#### [EXERCISE INSTRUCTIONS]
The answer must consist of every line below that contains the word "section".
• • • • •
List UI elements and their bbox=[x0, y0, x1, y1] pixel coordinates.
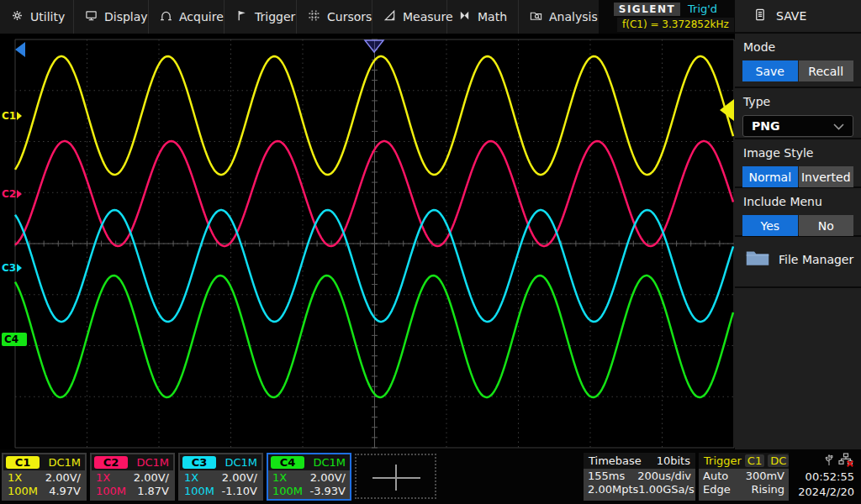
menu-item-trigger[interactable]: Trigger bbox=[224, 0, 297, 34]
menu-item-cursors[interactable]: Cursors bbox=[297, 0, 372, 34]
set-square-icon bbox=[383, 9, 396, 24]
scale-value: 2.00V/ bbox=[222, 471, 257, 485]
panel-title: SAVE bbox=[776, 9, 806, 23]
timebase-delay: 155ms bbox=[588, 470, 625, 483]
sample-rate: 1.00GSa/s bbox=[638, 483, 694, 496]
right-arrow-icon bbox=[17, 112, 22, 120]
menu-item-measure[interactable]: Measure bbox=[372, 0, 447, 34]
right-arrow-icon bbox=[19, 335, 24, 344]
bowtie-icon bbox=[458, 9, 471, 24]
probe-value: 1X bbox=[184, 471, 198, 485]
channel-box-c1[interactable]: C1 DC1M 1X2.00V/ 100M4.97V bbox=[2, 453, 87, 501]
menu-item-label: Measure bbox=[403, 10, 453, 24]
file-manager-button[interactable]: File Manager bbox=[735, 237, 861, 270]
menu-item-display[interactable]: Display bbox=[74, 0, 149, 34]
type-section: Type PNG bbox=[735, 88, 861, 139]
timebase-scale: 200us/div bbox=[637, 470, 691, 483]
channel-badge: C4 bbox=[271, 456, 304, 469]
menu-bar: Utility Display Acquire Trigger Cursors … bbox=[0, 0, 735, 34]
channel-marker-c4[interactable]: C4 bbox=[2, 333, 27, 346]
chevron-down-icon bbox=[833, 119, 844, 133]
trigger-source-badge: C1 bbox=[745, 454, 764, 467]
include-menu-label: Include Menu bbox=[735, 188, 861, 208]
folder-icon bbox=[745, 249, 770, 270]
lan-disconnected-icon bbox=[838, 453, 854, 470]
scale-value: 2.00V/ bbox=[310, 471, 346, 485]
status-area: SIGLENT Trig'd f(C1) = 3.372852kHz bbox=[599, 0, 735, 34]
frequency-readout: f(C1) = 3.372852kHz bbox=[617, 18, 734, 32]
clock-box: 00:52:55 2024/2/20 bbox=[794, 453, 858, 501]
status-bar: C1 DC1M 1X2.00V/ 100M4.97V C2 DC1M 1X2.0… bbox=[0, 449, 861, 504]
channel-box-c2[interactable]: C2 DC1M 1X2.00V/ 100M1.87V bbox=[90, 453, 175, 501]
trigger-box[interactable]: Trigger C1 DC Auto300mV EdgeRising bbox=[699, 453, 789, 501]
type-label: Type bbox=[735, 88, 861, 108]
document-icon bbox=[753, 8, 766, 24]
menu-item-acquire[interactable]: Acquire bbox=[149, 0, 224, 34]
menu-item-analysis[interactable]: Analysis bbox=[519, 0, 599, 34]
file-manager-section: File Manager bbox=[735, 237, 861, 288]
offset-value: -3.93V bbox=[309, 485, 346, 498]
include-menu-section: Include Menu Yes No bbox=[735, 188, 861, 237]
gear-icon bbox=[11, 9, 24, 24]
offset-value: 1.87V bbox=[137, 485, 169, 498]
menu-item-label: Trigger bbox=[255, 10, 295, 24]
clock-date: 2024/2/20 bbox=[794, 485, 854, 500]
channel-marker-c1[interactable]: C1 bbox=[2, 109, 22, 123]
panel-header: SAVE bbox=[735, 0, 861, 34]
adc-bits: 10bits bbox=[657, 454, 690, 467]
save-menu-panel: SAVE Mode Save Recall Type PNG Image Sty… bbox=[735, 0, 861, 504]
trigger-slope: Rising bbox=[751, 483, 784, 496]
mode-section: Mode Save Recall bbox=[735, 34, 861, 88]
right-arrow-icon bbox=[17, 190, 22, 198]
channel-box-c4[interactable]: C4 DC1M 1X2.00V/ 100M-3.93V bbox=[267, 453, 351, 501]
usb-icon bbox=[823, 453, 835, 470]
file-type-dropdown[interactable]: PNG bbox=[742, 115, 853, 137]
inverted-button[interactable]: Inverted bbox=[799, 166, 854, 187]
scale-value: 2.00V/ bbox=[45, 471, 81, 485]
bandwidth-value: 100M bbox=[184, 485, 214, 498]
coupling-value: DC1M bbox=[48, 456, 81, 469]
flag-icon bbox=[235, 9, 248, 24]
normal-button[interactable]: Normal bbox=[742, 166, 798, 187]
save-button[interactable]: Save bbox=[742, 60, 798, 81]
trigger-status-badge: Trig'd bbox=[688, 3, 717, 15]
trigger-coupling-badge: DC bbox=[768, 454, 789, 467]
yes-button[interactable]: Yes bbox=[742, 215, 798, 236]
channel-badge: C1 bbox=[6, 456, 40, 469]
timebase-box[interactable]: Timebase 10bits 155ms200us/div 2.00Mpts1… bbox=[584, 453, 695, 501]
memory-depth: 2.00Mpts bbox=[588, 483, 638, 496]
recall-button[interactable]: Recall bbox=[799, 60, 854, 81]
channel-marker-c3[interactable]: C3 bbox=[2, 261, 22, 275]
bandwidth-value: 100M bbox=[8, 485, 38, 498]
trigger-delay-indicator[interactable] bbox=[15, 42, 25, 57]
menu-item-label: Analysis bbox=[549, 10, 598, 24]
bandwidth-value: 100M bbox=[272, 485, 303, 498]
menu-item-label: Display bbox=[104, 10, 148, 24]
image-style-label: Image Style bbox=[735, 139, 861, 160]
trigger-level: 300mV bbox=[746, 470, 784, 483]
channel-badge: C3 bbox=[182, 456, 216, 469]
waveform-display[interactable]: C1C2C3C4 bbox=[0, 34, 735, 449]
menu-item-utility[interactable]: Utility bbox=[0, 0, 74, 34]
empty-channel-slot[interactable] bbox=[355, 454, 436, 499]
waveform-plot bbox=[0, 34, 735, 449]
probe-value: 1X bbox=[8, 471, 22, 485]
menu-item-label: Math bbox=[478, 10, 507, 24]
crosshair-grid-icon bbox=[308, 9, 320, 24]
image-style-section: Image Style Normal Inverted bbox=[735, 139, 861, 188]
arch-icon bbox=[160, 9, 172, 24]
menu-item-math[interactable]: Math bbox=[447, 0, 519, 34]
menu-item-label: Utility bbox=[30, 10, 65, 24]
menu-item-label: Acquire bbox=[179, 10, 224, 24]
no-button[interactable]: No bbox=[799, 215, 854, 236]
channel-marker-c2[interactable]: C2 bbox=[2, 187, 22, 201]
clock-time: 00:52:55 bbox=[794, 470, 854, 485]
trigger-mode: Auto bbox=[703, 470, 728, 483]
bandwidth-value: 100M bbox=[96, 485, 126, 498]
menu-item-label: Cursors bbox=[327, 10, 372, 24]
coupling-value: DC1M bbox=[136, 456, 169, 469]
coupling-value: DC1M bbox=[224, 456, 257, 469]
trigger-position-indicator[interactable] bbox=[365, 40, 383, 52]
scale-value: 2.00V/ bbox=[134, 471, 169, 485]
channel-box-c3[interactable]: C3 DC1M 1X2.00V/ 100M-1.10V bbox=[178, 453, 263, 501]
• • • • •
#### [EXERCISE OUTPUT]
type-section: Type PNG bbox=[735, 88, 861, 139]
file-manager-section: File Manager bbox=[735, 237, 861, 288]
include-menu-section: Include Menu Yes No bbox=[735, 188, 861, 237]
mode-section: Mode Save Recall bbox=[735, 34, 861, 88]
image-style-section: Image Style Normal Inverted bbox=[735, 139, 861, 188]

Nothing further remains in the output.